Will new council game plan lead to efficiencies?


Mayor Heather Jackson alluded to changes in her 2014 mayoral campaign and a report last fall on restructuring of at least one department at city hall recommended a re-think in how council conducts business.
A new game plan saw the light of day Thursday at a special meeting called to solicit dialogue on a proposed overhaul of council’s committee structure.
Currently, a system of seven standing committees is employed to deal with finance and administration; human resources; environmental services; protective services; community services; planning and development; and social services.
Business relating to each of these committees is managed within committee of the whole during regular meetings of council.
Under the new system presented by Jackson and CAO Wendell Graves, the seven committees will be scrapped in favour of four reference committees that would undertake discussions dealing with strategic community development and planning; community engagement and services; infrastructure management and civic operations; and local government and administration.
Two committees would each meet prior to the first and third council meetings of the month — proposed starting time of 4:30 p.m. — and present their reports to council at a future meeting.
The second council meeting of the month would be devoted to deputations and reports from outside boards and committees.
These reference committee meetings would be open to the public but not televised. An obvious shortcoming noted by Coun. Jeff Kohler.
While the new system was unanimously endorsed by council, it was not without fairly lengthy debate on its merits.
“I am having a hard time wrapping my head around how this is going to make things more efficient,” noted Kohler, who stressed the meetings really should be televised.
Coun. Gary Clarke also questioned the perceived efficiencies of the revamped committee structure.
However, it was two thumbs up from Coun. Mark Tinlin, familiar with the structure from previous municipal experience in eastern Ontario.
As for public access, Tinlin stressed he was not concerned about the lack of television coverage at the new meetings.
Tinkering for the sake of tinkering or a new model of efficiency in the council chamber?
The system — to be rolled out at the April 6 meeting — will undergo a review after six months.

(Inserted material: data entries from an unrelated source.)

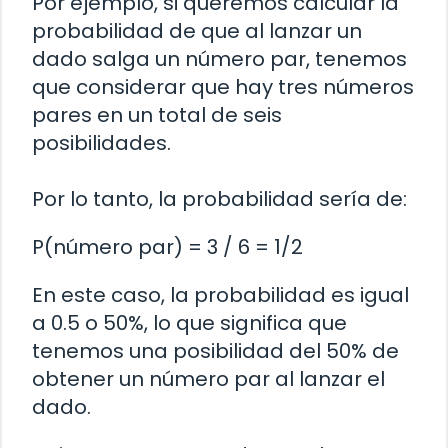
Por ejemplo, si queremos calcular la
probabilidad de que al lanzar un
dado salga un número par, tenemos
que considerar que hay tres números
pares en un total de seis
posibilidades.
Por lo tanto, la probabilidad sería de:
P(número par) = 3 / 6 = 1/2
En este caso, la probabilidad es igual
a 0.5 o 50%, lo que significa que
tenemos una posibilidad del 50% de
obtener un número par al lanzar el
dado.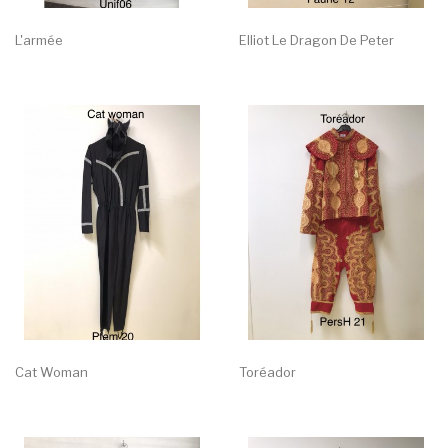
L'armée
Elliot Le Dragon De Peter
Cat Woman
Toréador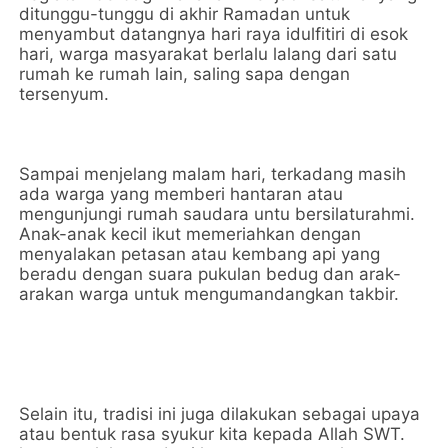
ditunggu-tunggu di akhir Ramadan untuk
menyambut datangnya hari raya idulfitiri di esok
hari, warga masyarakat berlalu lalang dari satu
rumah ke rumah lain, saling sapa dengan
tersenyum.
Sampai menjelang malam hari, terkadang masih
ada warga yang memberi hantaran atau
mengunjungi rumah saudara untu bersilaturahmi.
Anak-anak kecil ikut memeriahkan dengan
menyalakan petasan atau kembang api yang
beradu dengan suara pukulan bedug dan arak-
arakan warga untuk mengumandangkan takbir.
Selain itu, tradisi ini juga dilakukan sebagai upaya
atau bentuk rasa syukur kita kepada Allah SWT.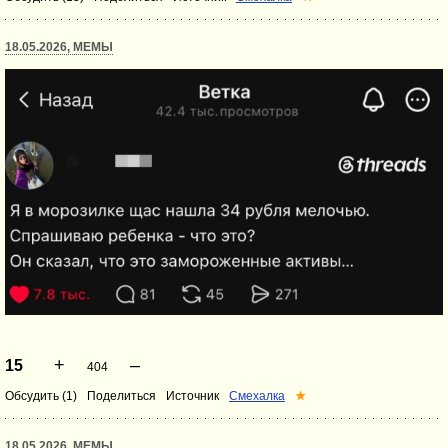
18.05.2026, МЕМЫ
+
–
15
404
Обсудить (1)
Поделиться
Источник
Смехалка
★
18.05.2026, МЕМЫ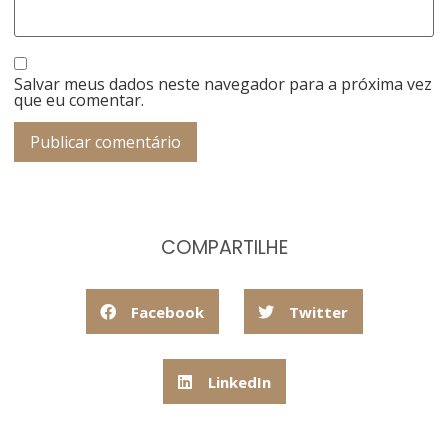
Salvar meus dados neste navegador para a próxima vez
que eu comentar.
COMPARTILHE
Facebook
Twitter
LinkedIn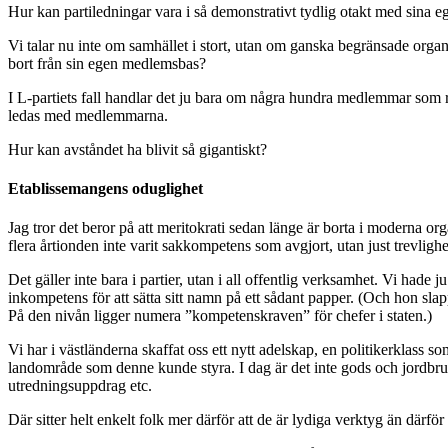
Hur kan partiledningar vara i så demonstrativt tydlig otakt med sina
Vi talar nu inte om samhället i stort, utan om ganska begränsade organ
bort från sin egen medlemsbas?
I L-partiets fall handlar det ju bara om några hundra medlemmar som r
ledas med medlemmarna.
Hur kan avståndet ha blivit så gigantiskt?
Etablissemangens oduglighet
Jag tror det beror på att meritokrati sedan länge är borta i moderna or
flera årtionden inte varit sakkompetens som avgjort, utan just trevlighe
Det gäller inte bara i partier, utan i all offentlig verksamhet. Vi ha
inkompetens för att sätta sitt namn på ett sådant papper. (Och hon sla
På den nivån ligger numera ”kompetenskraven” för chefer i staten.)
Vi har i västländerna skaffat oss ett nytt adelskap, en politikerklass s
landområde som denne kunde styra. I dag är det inte gods och jordbruk
utredningsuppdrag etc.
Där sitter helt enkelt folk mer därför att de är lydiga verktyg än därför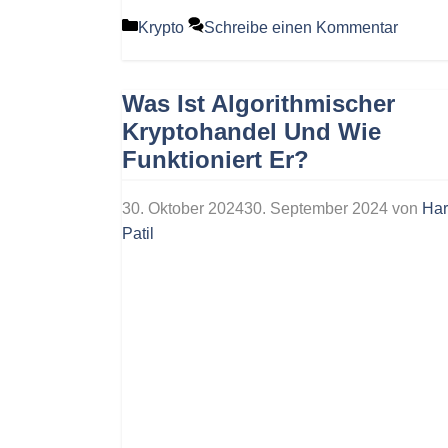
Kategorien
Krypto
Schreibe einen Kommentar
Was Ist Algorithmischer
Kryptohandel Und Wie
Funktioniert Er?
30. Oktober 2024
30. September 2024
von
Har
Patil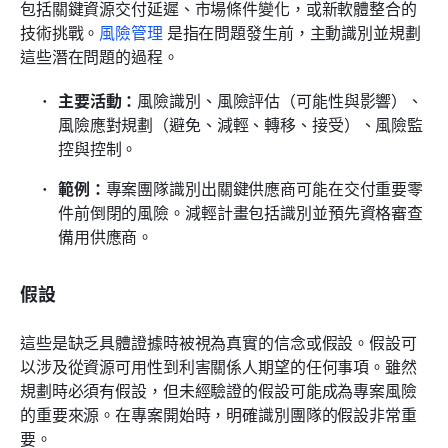
包括關鍵資源交付延遲、市場條件變化，或新軟體整合的
技術挑戰。
風險管理
 是指在問題發生前，主動識別並規劃
這些潛在問題的過程。
主要活動：
風險識別、風險評估（可能性與影響）、
風險應對規劃（避免、減輕、轉移、接受）、風險監
控與控制。
範例：
專案團隊識別出關鍵供應商可能在交付重要零
件前倒閉的風險。減輕計畫包括識別並預先資格審查
備用供應商。
假設
這些是缺乏具體證據時被視為真實的信念或假設。假設可
以涉及從資源可用性到利害關係人期望的任何事項。雖然
規劃時必須有假設，但未經驗證的假設可能成為專案風險
的重要來源。在專案開始時，明確識別團隊的假設非常重
要。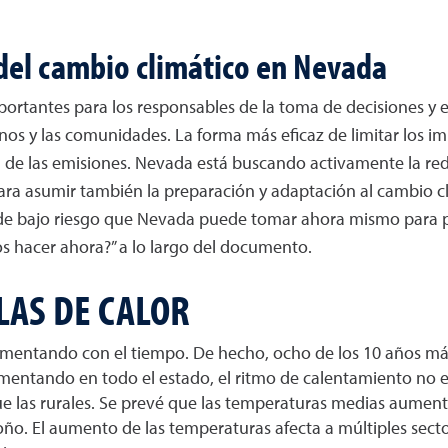
del cambio climático en Nevada
portantes para los responsables de la toma de decisiones y e
os y las comunidades. La forma más eficaz de limitar los im
 de las emisiones. Nevada está buscando activamente la red
ra asumir también la preparación y adaptación al cambio cli
e bajo riesgo que Nevada puede tomar ahora mismo para pr
s hacer ahora?” a lo largo del documento.
LAS DE CALOR
mentando con el tiempo. De hecho, ocho de los 10 años más
entando en todo el estado, el ritmo de calentamiento no e
e las rurales. Se prevé que las temperaturas medias aumente
o. El aumento de las temperaturas afecta a múltiples sectore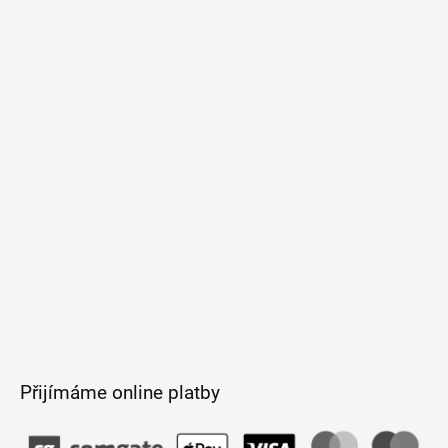
Z
á
p
a
t
í
Přijímáme online platby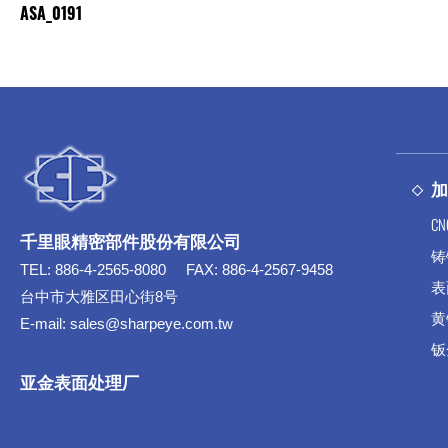
ASA_0191
C
千里眼精密部件股份有限公司
铸
TEL:
886-4-2565-8080
FAX:
886-4-2567-9458
表
台中市大雅区田心街8号
黄
E-mail:
sales@sharpeye.com.tw
钣
亚金表面处理厂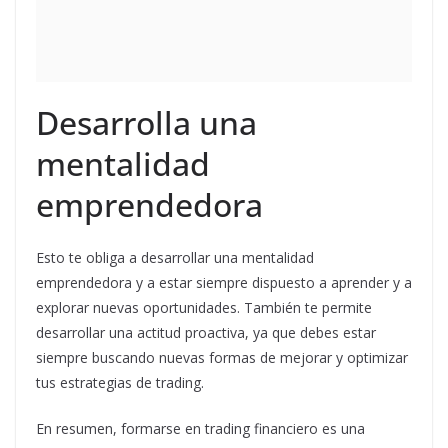
Desarrolla una
mentalidad
emprendedora
Esto te obliga a desarrollar una mentalidad
emprendedora y a estar siempre dispuesto a aprender y a
explorar nuevas oportunidades. También te permite
desarrollar una actitud proactiva, ya que debes estar
siempre buscando nuevas formas de mejorar y optimizar
tus estrategias de trading.
En resumen, formarse en trading financiero es una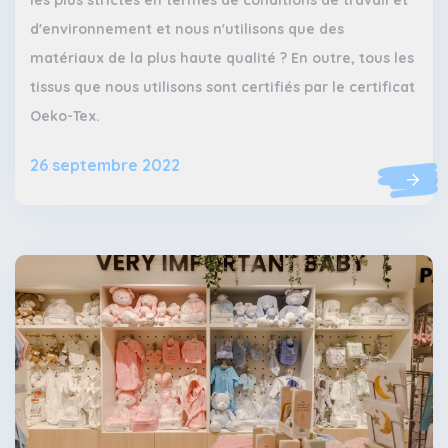
les plus strictes en termes de conditions de travail et
d'environnement et nous n'utilisons que des
matériaux de la plus haute qualité ? En outre, tous les
tissus que nous utilisons sont certifiés par le certificat
Oeko-Tex.
26 septembre 2022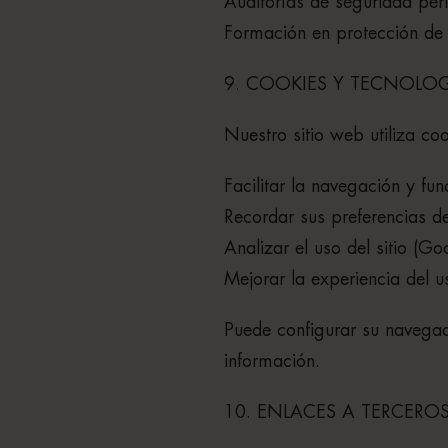
Auditorías de seguridad per
Formación en protección de 
9. COOKIES Y TECNOLO
Nuestro sitio web utiliza co
Facilitar la navegación y fun
Recordar sus preferencias d
Analizar el uso del sitio (Go
Mejorar la experiencia del u
Puede configurar su navega
información.
10. ENLACES A TERCERO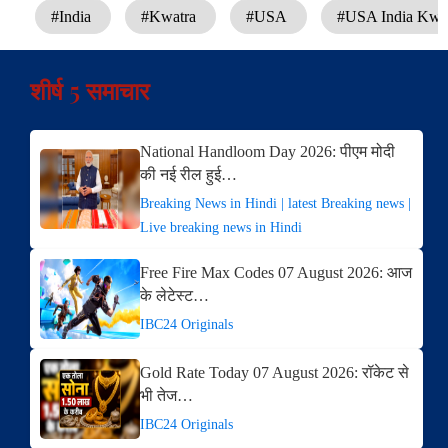
#India
#Kwatra
#USA
#USA India Kwa
शीर्ष 5 समाचार
National Handloom Day 2026: पीएम मोदी
की नई रील हुई…
Breaking News in Hindi | latest Breaking news |
Live breaking news in Hindi
Free Fire Max Codes 07 August 2026: आज
के लेटेस्ट…
IBC24 Originals
Gold Rate Today 07 August 2026: रॉकेट से
भी तेज…
IBC24 Originals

In a determined bid to get on with the business of moving the city forward, Jackson two weeks ago ruled out of order a motion by Kohler calling for city staff to obtain quotes from local contractors to renovate the second floor of the Colin McGregor Justice Building.
That should have closed the books on any attempt to revisit renovations of the existing police station, but keep in mind Kohler campaigned on a promise such an undertaking is possible for under $2 million.
There’s an element of saving face involved here.

Coun. Mark Burgess

Coun. Mark Burgess

So, what appears on Tuesday’s council agenda?
A motion tabled by Coun. that a Class B estimate for renovating the Colin McGregor Justice Building be obtained that keeps within the guidelines of Report ES47-14 (that deals with the extent of renovations that can be undertaken without applying for a building permit) and does not include any expansion or addition to the existing building.
Do you actually think Burgess — who has yet to find his voice at any council meeting this year — is promoting this undertaking of his own volition?
If so, he has an extremely short memory.
Last month, Burgess did not hesitate in approving inclusion of a $13 million expenditure for construction of a new police facility in Part 1 of the 2015 capital budget.
Earlier this month, Burgess had no qualms lending his support to a recommendation to proceed with a bylaw that would authorize borrowing up to $14.6 million for construction of a one-storey police headquarters on city-owned land adjacent to the Timken Centre.
So, what would possess Burgess to back peddle furiously and recommend we now spend more taxpayer dollars on an estimate for renovations that at least two consultants have stressed would require some form of expansion to accommodate new building code and accessibility requirements?
Perhaps he is nothing more than the front man for a councillor attempting an end run aimed at breathing life into a motion previously shot down in flames.
Forcing Jackson to employ one of two options: similarly rule this motion out of order or prevail on the good sense of the rest of council to deep six it and put an end to this frivolous waste of time.


What is truly puzzling in all of this renovate/build new controversy is the similarity to a dialogue in 2003 over the future of the former Northside Arena.
Workers begin to dismantle Northside Arena in March, 2006.

Workers begin to dismantle Northside Arena in March, 2006.

A 2003 report from Robert Foster of the Stonewall Group — a document which, as best as we can determine, never was presented to the council of the day — indicated the arena could be rehabilitated for $2.8 million, giving the city a fully modernized second ice pad that would be functional until 2028.
Instead, Kohler was a key player in the move to proceed with what became the $13 million Timken Centre. Why renovate when you can build new?
So why the change of heart today, where a supposed $2 million renovation to the existing police station is now de rigueur and a $13 million expenditure is fiscally irresponsible?
And what really did happen to the 2003 Stonewall Report?

“And unfortunately, when you get volunteers, after a lot of years, when they’re doing their best, it gets tiring. So I think that we need to get it back. We need to get it started again.”
George Maxey, a member of a group attempting to revive the annual Holiday Fantasy of Lights in Pinafore Park after a one-year hiatus.